“Your brand is what people say about you when you are not in the room.” – Jeff Bezos
The marketers and advertisers that attended JD Power AMR this year were in for a serious treat. JD Power put together a stellar lineup of speakers and an interesting array of content. From artificial intelligence and messaging techniques, to in-store experience and the changes the industry needs to make moving forward, JD Power was full of powerful thought leadership. Here are a few key takeaways.
1. With the ability to search any topic from their pockets, consumers are taking their time researching purchases online. On average, auto consumers spend 16 weeks researching a car purchase before setting foot in a dealership. Coupled with the increasing adoption of ad blockers, marketers have a large obstacle to overcome to close the online to offline loop. Marketers must figure out when someone is in-market without much knowledge about them. To come out on top brands must find the tools that fit their marketing strategies, and provide the most accurate campaign reporting to garner ROI and revenue.
2. Younger generations are not brand loyal, they take months to do research, they are averse to advertising, they use ad blockers and incognito settings, and they typically begin their car search with no more than two cars in mind. Because of this, auto marketers have an interesting challenge in front of them: figuring out how to place relevant advertisements in front of these consumers without much insight. To get on the “short list” of these younger generation consumers, brands must own their voices, be insightful by leading messaging with value and insights, and be anticipatory but unselfish. These younger generations abhore “fake”, “self-serving” advertisements and they will not give them any attention. Thoughtful, targeted advertisements, and accurate campaign measurement have never been more important.

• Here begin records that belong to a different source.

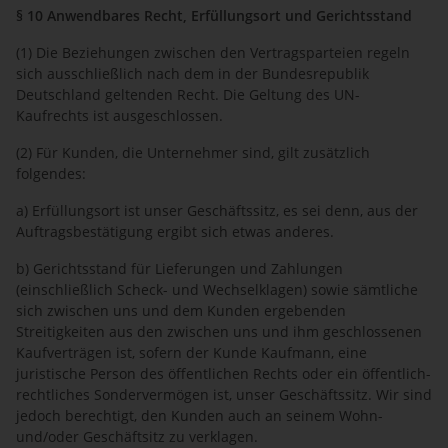
§ 10 Anwendbares Recht, Erfüllungsort und Gerichtsstand
(1) Die Beziehungen zwischen den Vertragsparteien regeln
sich ausschließlich nach dem in der Bundesrepublik
Deutschland geltenden Recht. Die Geltung des UN-
Kaufrechts ist ausgeschlossen.
(2) Für Kunden, die Unternehmer sind, gilt zusätzlich
folgendes:
a) Erfüllungsort ist unser Geschäftssitz, es sei denn, aus der
Auftragsbestätigung ergibt sich etwas anderes.
b) Gerichtsstand für Lieferungen und Zahlungen
(einschließlich Scheck- und Wechselklagen) sowie sämtliche
sich zwischen uns und dem Kunden ergebenden
Streitigkeiten aus den zwischen uns und ihm geschlossenen
Kaufverträgen ist, sofern der Kunde Kaufmann, eine
juristische Person des öffentlichen Rechts oder ein öffentlich-
rechtliches Sondervermögen ist, unser Geschäftssitz. Wir sind
jedoch berechtigt, den Kunden auch an seinem Wohn-
und/oder Geschäftsitz zu verklagen.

3. The auto in-store experience has remained relatively unchanged for far too long and it needs to innovate now. Incredibly, the in-store experience in the auto industry can last up to 5.5 hours, 1.5 of them spent solely filling out paperwork. AI and AR experiences could change the face of the in-store experience. What if you could answer a few questions about style and preferences and a computer showed you side-by-side comparisons of cars you would like? What if you could personalize a car from top to bottom in 3d? The brands that innovate and gear in-store experiences to customer satisfaction by anticipating frustration points, and customer needs will be the brands that succeed.
At the conclusion of the discussions and presentations it was clear the auto industry has a lot of room for growth. It was also clear, however, that with the use of new technologies and creative innovation the industry can thrive. As the auto marketers search for revenue among a tech savvy and advertising averse audience strong branding, thoughtful messaging, and quality insights will generate coveted ROI.